James Giacomantonio, the lawyer for O’Brien, told LeRue during cross-examination that minutes before the incident, his client had stopped a white man driving in the park, and the man had provided identification and left.

LeRue replied he hadn’t been aware of that, but said it didn’t change his view that he had been mistreated.

He said he felt uncomfortable from the outset with O’Brien, in part because he said he had a series of negative experiences with Halifax police. 

LeRue said when O’Brien pulled into the parking lot and shone his police car lights on his Range Rover, he had a, “‘Here we go,’ moment.”

The complainant told the hearing that he refused the officer’s request for identification and said he asked to see O’Brien’s supervisor. 

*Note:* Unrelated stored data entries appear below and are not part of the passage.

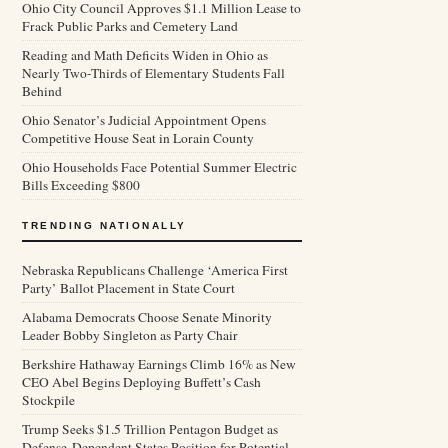
Ohio City Council Approves $1.1 Million Lease to
Frack Public Parks and Cemetery Land
Reading and Math Deficits Widen in Ohio as
Nearly Two-Thirds of Elementary Students Fall
Behind
Ohio Senator’s Judicial Appointment Opens
Competitive House Seat in Lorain County
Ohio Households Face Potential Summer Electric
Bills Exceeding $800
TRENDING NATIONALLY
Nebraska Republicans Challenge ‘America First
Party’ Ballot Placement in State Court
Alabama Democrats Choose Senate Minority
Leader Bobby Singleton as Party Chair
Berkshire Hathaway Earnings Climb 16% as New
CEO Abel Begins Deploying Buffett’s Cash
Stockpile
Trump Seeks $1.5 Trillion Pentagon Budget as
Defense-Dependent States Position for Potential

“He (O’Brien) could have just asked me to leave (the park),” LeRue said. “I could see he wanted something more than that.”

LeRue said in the past, supervisors had come to the scene after he had been arrested and they had de-escalated tensions. The lawyers for the officers told the hearing today that the supervisor that night wasn’t available, and that LeRue was informed of this.

Giacomantonio said LeRue had refused O’Brien’s offer to sign a promise to appear in court rather than go to jail. LeRue replied that he didn’t fully understand what he was being asked to sign and had refused.

He said he was angry and cursed at the officers during the arrest but said he didn’t resist arrest or obstruct the officers.

“I was mad, I was very upset,” he said, recalling his emotions as the officers searched his car. “I was angry. I’d seen a stranger (Woodworth) put a hand on my wife.”

His voice broke as he described his 15 hours in custody, saying he sat up most of the night in a holding cell and his repeated requests for his inhaler were denied.